Looking into what the Jimmy Wales Foundation has achieved since its inception, I found that it had made 1,267 tweets, with the last one of these occurring in February 2019. A Google News search finds 9 mentions of the Jimmy Wales Foundation in the media.


A number of these are mentions of Orit Kopel, the co-founder of WT.Social, who also describes herself as the Ex-CEO of the Jimmy Wales Foundation on Twitter.[4]


Given the size of the original award, this seems on the face of it remarkably modest value for money in terms of the fight for human rights. 


As the Daily Dot[3] reported, Wales promised that "every penny of the money will be used to combat human rights abuses worldwide with a specific focus on the Middle East and with a specific focus of freedom of speech/access to knowledge issues."

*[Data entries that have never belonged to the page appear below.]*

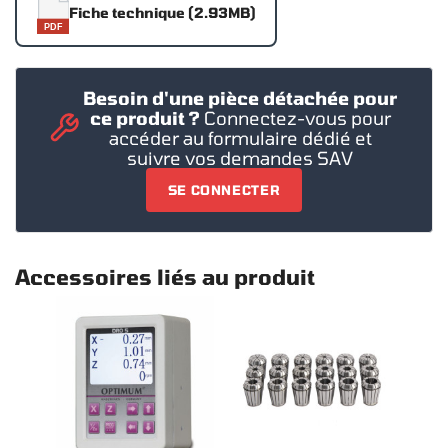
Fiche technique (2.93MB)
PDF
Besoin d'une pièce détachée pour
ce produit ?
Connectez-vous pour
accéder au formulaire dédié et
suivre vos demandes SAV
SE CONNECTER
Accessoires liés au produit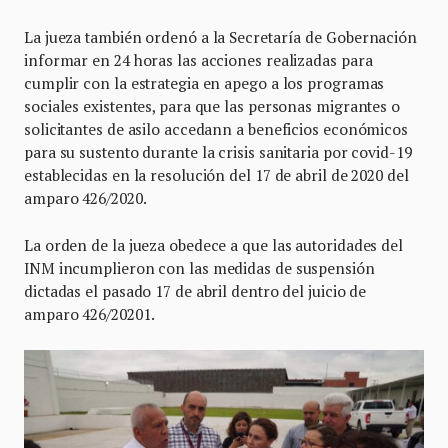
La jueza también ordenó a la Secretaría de Gobernación
informar en 24 horas las acciones realizadas para
cumplir con la estrategia en apego a los programas
sociales existentes, para que las personas migrantes o
solicitantes de asilo accedann a beneficios económicos
para su sustento durante la crisis sanitaria por covid-19
establecidas en la resolución del 17 de abril de 2020 del
amparo 426/2020.
La orden de la jueza obedece a que las autoridades del
INM incumplieron con las medidas de suspensión
dictadas el pasado 17 de abril dentro del juicio de
amparo 426/20201.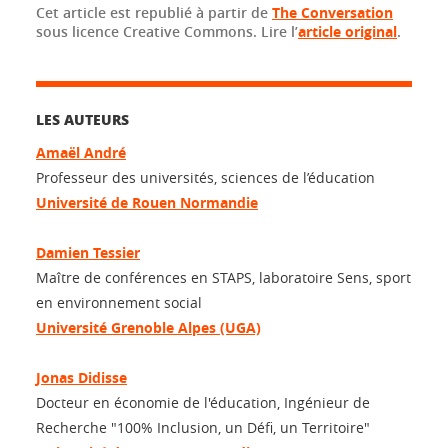
Cet article est republié à partir de
The Conversation
sous licence Creative Commons. Lire l’
article original
.
LES AUTEURS
Amaël André
Professeur des universités, sciences de l’éducation
Université de Rouen Normandie
Damien Tessier
Maître de conférences en STAPS, laboratoire Sens, sport
en environnement social
Université Grenoble Alpes (UGA)
Jonas Didisse
Docteur en économie de l'éducation, Ingénieur de
Recherche "100% Inclusion, un Défi, un Territoire"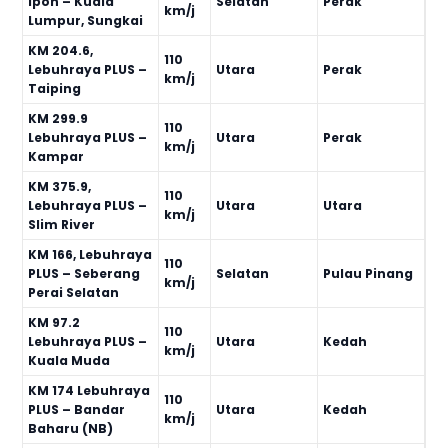
Ipoh – Kuala
Selatan
Perak
km/j
Lumpur, Sungkai
KM 204.6,
110
Lebuhraya PLUS –
Utara
Perak
km/j
Taiping
KM 299.9
110
Lebuhraya PLUS –
Utara
Perak
km/j
Kampar
KM 375.9,
110
Lebuhraya PLUS –
Utara
Utara
km/j
Slim River
KM 166, Lebuhraya
110
PLUS – Seberang
Selatan
Pulau Pinang
km/j
Perai Selatan
KM 97.2
110
Lebuhraya PLUS –
Utara
Kedah
km/j
Kuala Muda
KM 174 Lebuhraya
110
PLUS – Bandar
Utara
Kedah
km/j
Baharu (NB)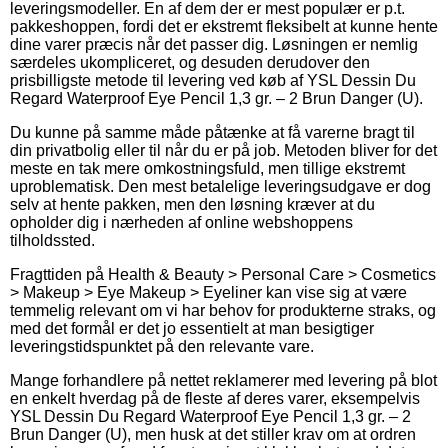
leveringsmodeller. En af dem der er mest populær er p.t.
pakkeshoppen, fordi det er ekstremt fleksibelt at kunne hente
dine varer præcis når det passer dig. Løsningen er nemlig
særdeles ukompliceret, og desuden derudover den
prisbilligste metode til levering ved køb af YSL Dessin Du
Regard Waterproof Eye Pencil 1,3 gr. – 2 Brun Danger (U).
Du kunne på samme måde påtænke at få varerne bragt til
din privatbolig eller til når du er på job. Metoden bliver for det
meste en tak mere omkostningsfuld, men tillige ekstremt
uproblematisk. Den mest betalelige leveringsudgave er dog
selv at hente pakken, men den løsning kræver at du
opholder dig i nærheden af online webshoppens
tilholdssted.
Fragttiden på Health & Beauty > Personal Care > Cosmetics
> Makeup > Eye Makeup > Eyeliner kan vise sig at være
temmelig relevant om vi har behov for produkterne straks, og
med det formål er det jo essentielt at man besigtiger
leveringstidspunktet på den relevante vare.
Mange forhandlere på nettet reklamerer med levering på blot
en enkelt hverdag på de fleste af deres varer, eksempelvis
YSL Dessin Du Regard Waterproof Eye Pencil 1,3 gr. – 2
Brun Danger (U), men husk at det stiller krav om at ordren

Of course – and I hope this is the case – there may have been other activities consistent with this pledge that I am unaware of. Any information shedding light on this would be very welcome.


Best,

Andreas


[1] https://en.wikipedia.org/w/index.php?title=User_talk%3AJimbo_Wales&diff=1058450267&oldid=1058449512 – see also statement on proceeds at https://onlineonly.christies.com/s/birth-wikipedia/jimmy-wales-b-1966-2001/141268

[2] https://web.archive.org/web/20191107063546/https://www.middleeastmonitor.com/20150624-uae-grants-belie-free-speech-activism-return-them-now/

[3] https://www.dailydot.com/debug/jimmy-wales-uae-prize-money/ 

[4] https://archive.md/wip/C2rxY


On Mon, Dec 6, 2021 at 12:56 PM Gerard Meijssen <gerard.meijssen@gmail.com> wrote:
Hoi,
When Jimmy wants to sell his pc, he can. When he sells something intangible like the "first edit of Wikipedia" even that has nothing to do with us. 
Thanks,
      GerardM

On Mon, 6 Dec 2021 at 13:49, Lane Chance <zinkloss@gmail.com> wrote:
I don't understand how a Wikimedia trustee using Wikimedia websites, Wikimedia branding, and this Wikimedia supported email list to promote a funding event for their own commercial project, i.e. "WT:Social", fits with the bylaws which include:
"The property of this Foundation is irrevocably dedicated to charitable purposes and no part of the net income or assets of this Foundation shall ever inure to the benefit of any Trustee or officer thereof or to the benefit of any private individual other than compensation in a reasonable amount to its officers, employees, and contractors for services rendered." https://foundation.wikimedia.org/wiki/Bylaws

Could someone explain why the Wikimedia Foundation gave permission to one of their trustees to do this in contravention of their own bylaws?

Hopefully asking questions does not automatically get you branded as an "idealogue" or "attention-seeker".

On Mon, 6 Dec 2021 at 00:20, Nathan <nawrich@gmail.com> wrote:
I too expected a stronger reaction from the rigid idealogues and the attention-seekers (although I see that did indeed occur on-wiki, courtesy of the same old grandstanding admins), and thought the minimal response was perhaps a sign of progress!

Might just be disinterest and the ever-shrinking profile of Wikimedia-L.